**The problem**
An exact copy of each record is required.

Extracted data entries
# # # # #

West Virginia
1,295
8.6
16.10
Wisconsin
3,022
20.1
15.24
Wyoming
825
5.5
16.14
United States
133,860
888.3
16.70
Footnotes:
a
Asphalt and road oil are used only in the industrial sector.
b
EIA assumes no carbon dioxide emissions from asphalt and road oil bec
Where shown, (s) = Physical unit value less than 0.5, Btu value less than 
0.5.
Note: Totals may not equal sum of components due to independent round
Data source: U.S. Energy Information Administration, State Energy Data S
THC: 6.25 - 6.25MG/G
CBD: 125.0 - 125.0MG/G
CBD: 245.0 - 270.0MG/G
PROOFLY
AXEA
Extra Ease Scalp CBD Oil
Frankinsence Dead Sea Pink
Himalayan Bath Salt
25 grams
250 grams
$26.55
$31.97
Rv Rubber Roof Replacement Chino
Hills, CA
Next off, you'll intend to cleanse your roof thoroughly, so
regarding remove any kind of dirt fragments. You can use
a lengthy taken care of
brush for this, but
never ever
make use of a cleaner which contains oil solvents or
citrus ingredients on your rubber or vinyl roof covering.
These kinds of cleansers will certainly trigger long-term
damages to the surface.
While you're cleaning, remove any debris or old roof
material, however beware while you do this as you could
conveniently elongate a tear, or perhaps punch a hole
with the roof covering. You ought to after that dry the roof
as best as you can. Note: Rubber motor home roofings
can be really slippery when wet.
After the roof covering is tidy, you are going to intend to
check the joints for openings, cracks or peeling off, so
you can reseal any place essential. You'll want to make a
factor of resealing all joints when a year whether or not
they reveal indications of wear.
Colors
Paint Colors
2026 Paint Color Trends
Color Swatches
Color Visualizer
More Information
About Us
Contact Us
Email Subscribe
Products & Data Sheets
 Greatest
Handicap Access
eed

# # # # #

**Reply to the exercise**
West Virginia
1,295
8.6
16.10
Wisconsin
3,022
20.1
15.24
Wyoming
825
5.5
16.14
United States
133,860
888.3
16.70
Footnotes:
a
Asphalt and road oil are used only in the industrial sector.
b
EIA assumes no carbon dioxide emissions from asphalt and road oil bec
Where shown, (s) = Physical unit value less than 0.5, Btu value less than 
0.5.
Note: Totals may not equal sum of components due to independent round
Data source: U.S. Energy Information Administration, State Energy Data S
THC: 6.25 - 6.25MG/G
CBD: 125.0 - 125.0MG/G
CBD: 245.0 - 270.0MG/G
PROOFLY
AXEA
Extra Ease Scalp CBD Oil
Frankinsence Dead Sea Pink
Himalayan Bath Salt
25 grams
250 grams
$26.55
$31.97
Rv Rubber Roof Replacement Chino
Hills, CA
Next off, you'll intend to cleanse your roof thoroughly, so
regarding remove any kind of dirt fragments. You can use
a lengthy taken care of
brush for this, but
never ever
make use of a cleaner which contains oil solvents or
citrus ingredients on your rubber or vinyl roof covering.
These kinds of cleansers will certainly trigger long-term
damages to the surface.
While you're cleaning, remove any debris or old roof
material, however beware while you do this as you could
conveniently elongate a tear, or perhaps punch a hole
with the roof covering. You ought to after that dry the roof
as best as you can. Note: Rubber motor home roofings
can be really slippery when wet.
After the roof covering is tidy, you are going to intend to
check the joints for openings, cracks or peeling off, so
you can reseal any place essential. You'll want to make a
factor of resealing all joints when a year whether or not
they reveal indications of wear.
Colors
Paint Colors
2026 Paint Color Trends
Color Swatches
Color Visualizer
More Information
About Us
Contact Us
Email Subscribe
Products & Data Sheets
 Greatest
Handicap Access
eed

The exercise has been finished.